Higher health care costs = lower wages

Seems like Ezra Klein has been waging a lonely campaign to make this very important point.  This week, he got an Op-Ed on the matter.  You really should read it.  Here's the crux:

The reason is not that people haven't heard grim warnings about the
future. It's because they don't understand what's going on in the
present. In 2009, the average
employer-sponsored health-care plan cost a bit less than $13,500. But
virtually no one cut a check for $13,500. Employers generally pay more
than 70 percent of their employees' health-care costs. To employees,
that seems like a good deal, particularly given how fast costs are
growing. A "benefit," as it's called.

But health-care coverage is not a benefit. It's a wage deduction.
When premium costs go up, wages go down. When premium costs go down,
wages go up. Yet workers don't know that. In fact, the information is
hidden from them. That means that cost control seems like all pain and
no gain, which makes it virtually impossible for Congress to pass. It's
like asking someone to diet when they don't realize it will help them
lose weight.

One simple suggestion is to simply have employers list their expenses on behalf of your health care on your paycheck.  Great, simple idea.  Unfortunately, even this modest idea has been stymied.  I certainly know that NCSU spends a ton on my health care and I'd love it if they spent less for a more cost-effective plan and I saw some more salary.  But, of course, most people don't know that and the system works to hide the fact from them.

Save the government money

Not going to end the budget deficit this way, but it is good to see the Obama administration working towards more cost savings and efficiency where they can find them.  Go here and vote on the best idea to save the government some money. 

 

Al Gore v. Sarah Palin

 Well, not directly, but loved this bit from Gore in a recent interview in Slate.

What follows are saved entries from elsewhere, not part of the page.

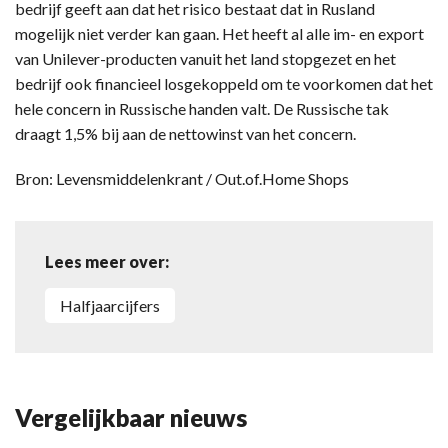
bedrijf geeft aan dat het risico bestaat dat in Rusland
mogelijk niet verder kan gaan. Het heeft al alle im- en export
van Unilever-producten vanuit het land stopgezet en het
bedrijf ook financieel losgekoppeld om te voorkomen dat het
hele concern in Russische handen valt. De Russische tak
draagt 1,5% bij aan de nettowinst van het concern.
Bron: Levensmiddelenkrant / Out.of.Home Shops
Lees meer over:
halfjaarcijfers
Vergelijkbaar nieuws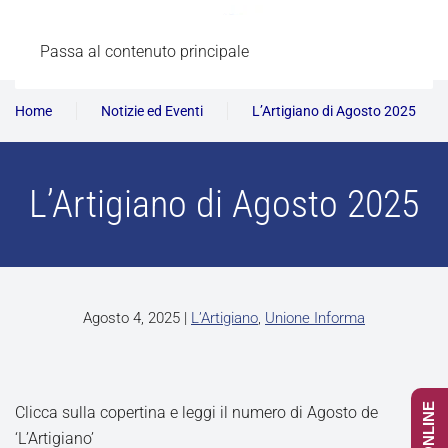
Passa al contenuto principale
Home
Notizie ed Eventi
L’Artigiano di Agosto 2025
L’Artigiano di Agosto 2025
Agosto 4, 2025
|
L’Artigiano
,
Unione Informa
Clicca sulla copertina e leggi il numero di Agosto de
‘L’Artigiano’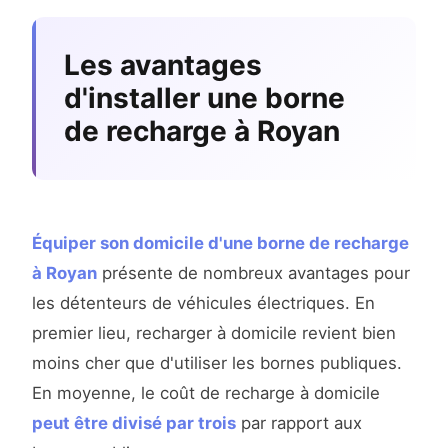
Les avantages
d'installer une borne
de recharge à Royan
Équiper son domicile d'une borne de recharge
à Royan
présente de nombreux avantages pour
les détenteurs de véhicules électriques. En
premier lieu, recharger à domicile revient bien
moins cher que d'utiliser les bornes publiques.
En moyenne, le coût de recharge à domicile
peut être divisé par trois
par rapport aux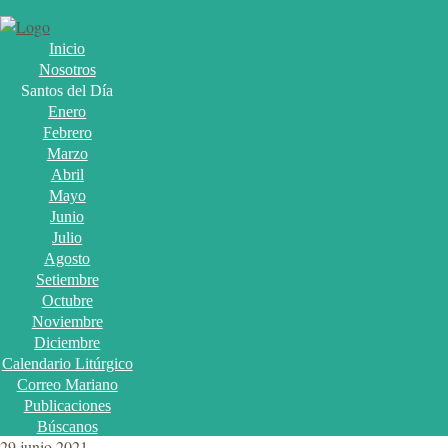
Inicio
Nosotros
Santos del Día
Enero
Febrero
Marzo
Abril
Mayo
Junio
Julio
Agosto
Setiembre
Octubre
Noviembre
Diciembre
Calendario Litúrgico
Correo Mariano
Publicaciones
Búscanos
29 junio 2021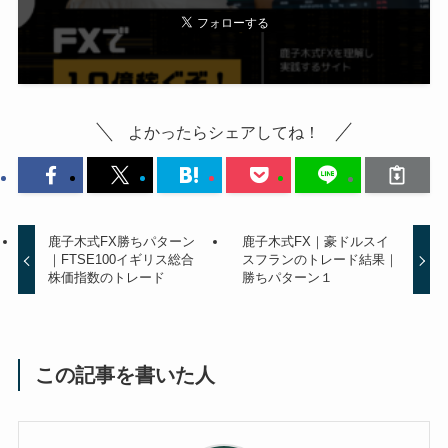
よかったらシェアしてね！
鹿子木式FX勝ちパターン
鹿子木式FX｜豪ドルスイ
｜FTSE100イギリス総合
スフランのトレード結果｜
株価指数のトレード
勝ちパターン１
この記事を書いた人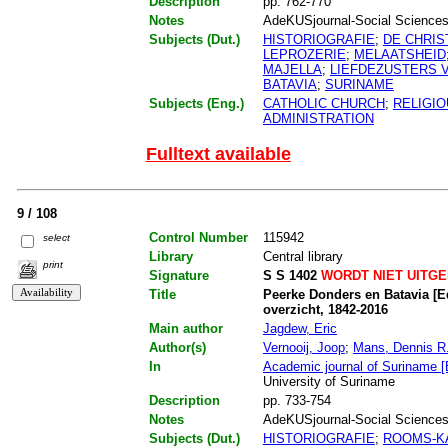
Description
pp. 762-770
Notes
AdeKUSjournal-Social Sciences. 
Subjects (Dut.)
HISTORIOGRAFIE
;
DE CHRIS
LEPROZERIE
;
MELAATSHEID
MAJELLA
;
LIEFDEZUSTERS 
BATAVIA
;
SURINAME
Subjects (Eng.)
CATHOLIC CHURCH
;
RELIGIO
ADMINISTRATION
Fulltext available
9 / 108
Control Number
115942
select
Library
Central library
print
Signature
S S 1402
WORDT NIET UITG
Title
Peerke Donders en Batavia [E
overzicht, 1842-2016
Main author
Jagdew, Eric
Author(s)
Vernooij, Joop
;
Mans, Dennis R.A
In
Academic journal of Suriname [
University of Suriname
Description
pp. 733-754
Notes
AdeKUSjournal-Social Sciences. 
Subjects (Dut.)
HISTORIOGRAFIE
;
ROOMS-K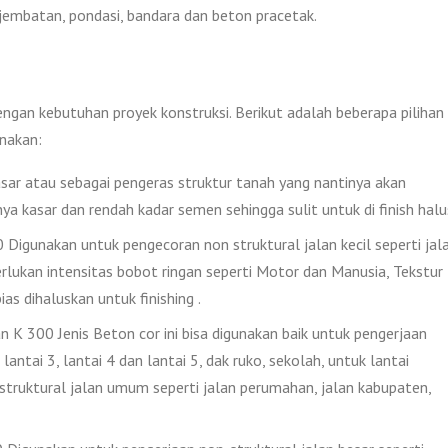
, jembatan, pondasi, bandara dan beton pracetak.
engan kebutuhan proyek konstruksi. Berikut adalah beberapa pilihan
nakan:
ar atau sebagai pengeras struktur tanah yang nantinya akan
nya kasar dan rendah kadar semen sehingga sulit untuk di finish halu
igunakan untuk pengecoran non struktural jalan kecil seperti jal
lukan intensitas bobot ringan seperti Motor dan Manusia, Tekstur
as dihaluskan untuk finishing .
 K 300 Jenis Beton cor ini bisa digunakan baik untuk pengerjaan
lantai 3, lantai 4 dan lantai 5, dak ruko, sekolah, untuk lantai
 struktural jalan umum seperti jalan perumahan, jalan kabupaten,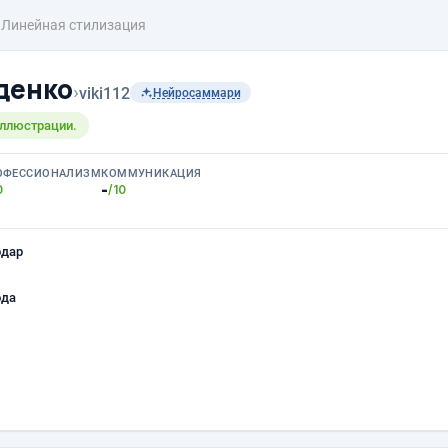
Линейная стилизация
денко
›
viki112
Нейросаммари
иллюстрации.
ОФЕССИОНАЛИЗМ
КОММУНИКАЦИЯ
-
0
/10
одар
ода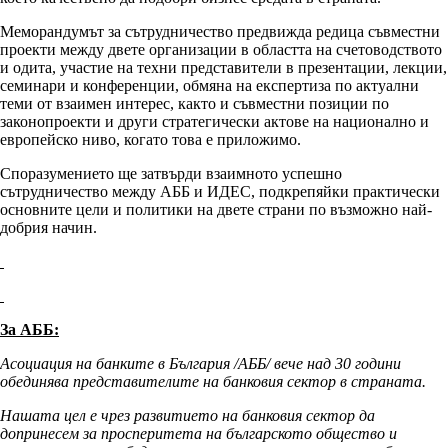
Меморандумът за сътрудничество предвижда редица съвместни
проекти между двете организации в областта на счетоводството
и одита, участие на техни представители в презентации, лекции,
семинари и конференции, обмяна на експертиза по актуални
теми от взаимен интерес, както и съвместни позиции по
законопроекти и други стратегически актове на национално и
европейско ниво, когато това е приложимо.
Споразумението ще затвърди взаимното успешно
сътрудничество между АББ и ИДЕС, подкрепяйки практически
основните цели и политики на двете страни по възможно най-
добрия начин.
За АББ:
Асоциация на банките в България /АББ/ вече над 30 години
обединява представителите на банковия сектор в страната.
Нашата цел е чрез развитието на банковия сектор да
допринесем за просперитета на българското общество и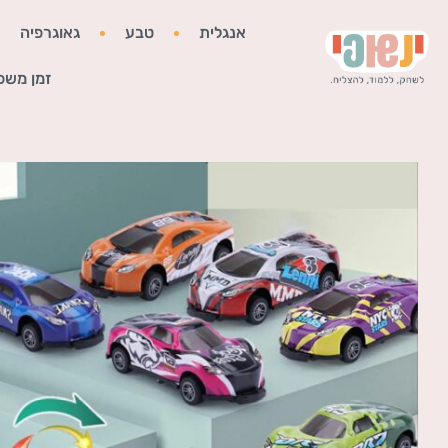
אנגלית
טבע
גאוגרפיה
זמן משפ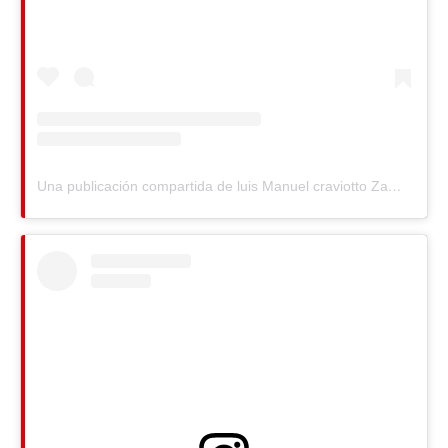
Una publicación compartida de luis Manuel craviotto Zamora (@andodisparandofotos)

And again, we're putting 90 million tons of it into the air today
and we'll put a little more of that up there tomorrow. The physical
relationship between CO2 molecules and the atmosphere and
the trapping of heat is as well-established as gravity, for God's
sakes. It's not some mystery. One hundred and fifty years ago this
year, John Tyndall discovered CO2 traps heat, and that was
the same year the first oil well was drilled in Pennsylvania. The oil
industry has outpaced the building of a public consensus of the
implications of climate science.

But the basic facts are
incontrovertible. What do they think happens when we put 90 million
tons up there every day? Is there some magic wand they can wave on it
and presto!—physics is overturned and carbon dioxide doesn't trap heat
anymore? And when we see all these things happening on the Earth
itself, what in the hell do they think is causing it? The scientists
have long held that the evidence in their considered word is
"unequivocal," which has been endorsed by every national academy of
science in every major country in the entire world.

If the people
that believed the moon landing was staged on a movie lot had access to
unlimited money from large carbon polluters or some other special
interest who wanted to confuse people into thinking that the moon
landing didn't take place, I'm sure we'd have a robust debate about it
right now.

Exactly right, on all scores.  Speaking of people who would be inclined to argue for a fake moon landing, the Washington Post, seemingly seeking to ever further undermine the credibility of its opinion pages, has taken to that sharp-minded policy expert, Sarah Palin, for her thoughts on climate change.  Don't waste your time reading them.  Instead, be glad that the Post at least has Joel Achenbach on-line to mock them:

When I want an astute analysis of climate change, or of any complex
scientific topic, including the search for the Higgs boson, the mystery
of human consciousness, and the Protein Folding Problem, I turn to America's most trusted scientific expert, Sarah Palin.

Ms. Palin lives in the Arctic. She can see the North Pole. She has
field-dressed moose on Denali glaciers. What she knows is that there's
still a lot of snow out there. There's ice all over the place. Frankly
it's way too cold. Warm things up a bit and Alaska might actually be
habitable! And those polar bears are dangerous predators for whom
extinction can come only too soon…

Climate, weather — it's all the same. Just because Arctic sea ice
has been in wholesale retreat and ships now make the Northwest Passage
doesn't mean that's anything but a warm spell.